YOUR INSTRUCTIONS => Reproduce the entries exactly as they appear below.
** Opening GIVEN ENTRIES block **
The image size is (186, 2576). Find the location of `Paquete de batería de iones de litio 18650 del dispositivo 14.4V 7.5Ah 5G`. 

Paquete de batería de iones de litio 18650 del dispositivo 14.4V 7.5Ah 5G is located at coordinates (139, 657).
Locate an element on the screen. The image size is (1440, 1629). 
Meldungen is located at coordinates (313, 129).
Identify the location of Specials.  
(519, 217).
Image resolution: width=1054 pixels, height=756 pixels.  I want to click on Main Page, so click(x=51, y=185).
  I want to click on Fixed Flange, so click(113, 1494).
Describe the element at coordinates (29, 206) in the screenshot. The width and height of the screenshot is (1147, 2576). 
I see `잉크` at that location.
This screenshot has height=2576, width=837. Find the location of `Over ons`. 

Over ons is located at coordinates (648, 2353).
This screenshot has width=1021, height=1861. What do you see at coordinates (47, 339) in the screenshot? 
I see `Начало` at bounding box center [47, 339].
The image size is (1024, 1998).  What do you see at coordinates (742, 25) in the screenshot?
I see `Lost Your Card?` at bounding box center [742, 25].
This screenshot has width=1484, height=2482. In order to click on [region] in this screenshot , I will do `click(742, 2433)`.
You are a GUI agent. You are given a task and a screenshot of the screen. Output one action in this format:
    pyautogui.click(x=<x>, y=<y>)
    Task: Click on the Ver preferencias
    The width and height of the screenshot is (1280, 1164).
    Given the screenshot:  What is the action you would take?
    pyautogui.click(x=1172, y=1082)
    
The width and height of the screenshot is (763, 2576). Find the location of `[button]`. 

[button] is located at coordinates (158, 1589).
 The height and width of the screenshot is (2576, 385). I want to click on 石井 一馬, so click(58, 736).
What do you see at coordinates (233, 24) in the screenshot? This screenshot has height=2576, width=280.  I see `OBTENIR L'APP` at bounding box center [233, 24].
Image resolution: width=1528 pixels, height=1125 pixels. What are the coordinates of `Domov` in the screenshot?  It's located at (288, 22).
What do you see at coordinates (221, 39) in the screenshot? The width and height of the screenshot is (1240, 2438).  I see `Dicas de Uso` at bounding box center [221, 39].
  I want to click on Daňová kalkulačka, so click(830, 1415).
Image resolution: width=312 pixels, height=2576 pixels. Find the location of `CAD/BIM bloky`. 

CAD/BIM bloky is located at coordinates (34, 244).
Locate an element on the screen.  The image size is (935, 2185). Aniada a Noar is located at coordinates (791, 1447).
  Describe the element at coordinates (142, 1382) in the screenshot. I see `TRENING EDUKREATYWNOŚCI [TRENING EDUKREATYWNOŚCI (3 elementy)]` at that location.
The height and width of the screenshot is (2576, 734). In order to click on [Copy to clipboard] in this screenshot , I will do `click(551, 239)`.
** Closing GIVEN ENTRIES block **
ANSWER =>
The image size is (186, 2576). Find the location of `Paquete de batería de iones de litio 18650 del dispositivo 14.4V 7.5Ah 5G`. 

Paquete de batería de iones de litio 18650 del dispositivo 14.4V 7.5Ah 5G is located at coordinates (139, 657).
Locate an element on the screen. The image size is (1440, 1629). 
Meldungen is located at coordinates (313, 129).
Identify the location of Specials.  
(519, 217).
Image resolution: width=1054 pixels, height=756 pixels.  I want to click on Main Page, so click(x=51, y=185).
  I want to click on Fixed Flange, so click(113, 1494).
Describe the element at coordinates (29, 206) in the screenshot. The width and height of the screenshot is (1147, 2576). 
I see `잉크` at that location.
This screenshot has height=2576, width=837. Find the location of `Over ons`. 

Over ons is located at coordinates (648, 2353).
This screenshot has width=1021, height=1861. What do you see at coordinates (47, 339) in the screenshot? 
I see `Начало` at bounding box center [47, 339].
The image size is (1024, 1998).  What do you see at coordinates (742, 25) in the screenshot?
I see `Lost Your Card?` at bounding box center [742, 25].
This screenshot has width=1484, height=2482. In order to click on [region] in this screenshot , I will do `click(742, 2433)`.
You are a GUI agent. You are given a task and a screenshot of the screen. Output one action in this format:
    pyautogui.click(x=<x>, y=<y>)
    Task: Click on the Ver preferencias
    The width and height of the screenshot is (1280, 1164).
    Given the screenshot:  What is the action you would take?
    pyautogui.click(x=1172, y=1082)
    
The width and height of the screenshot is (763, 2576). Find the location of `[button]`. 

[button] is located at coordinates (158, 1589).
 The height and width of the screenshot is (2576, 385). I want to click on 石井 一馬, so click(58, 736).
What do you see at coordinates (233, 24) in the screenshot? This screenshot has height=2576, width=280.  I see `OBTENIR L'APP` at bounding box center [233, 24].
Image resolution: width=1528 pixels, height=1125 pixels. What are the coordinates of `Domov` in the screenshot?  It's located at (288, 22).
What do you see at coordinates (221, 39) in the screenshot? The width and height of the screenshot is (1240, 2438).  I see `Dicas de Uso` at bounding box center [221, 39].
  I want to click on Daňová kalkulačka, so click(830, 1415).
Image resolution: width=312 pixels, height=2576 pixels. Find the location of `CAD/BIM bloky`. 

CAD/BIM bloky is located at coordinates (34, 244).
Locate an element on the screen.  The image size is (935, 2185). Aniada a Noar is located at coordinates (791, 1447).
  Describe the element at coordinates (142, 1382) in the screenshot. I see `TRENING EDUKREATYWNOŚCI [TRENING EDUKREATYWNOŚCI (3 elementy)]` at that location.
The height and width of the screenshot is (2576, 734). In order to click on [Copy to clipboard] in this screenshot , I will do `click(551, 239)`.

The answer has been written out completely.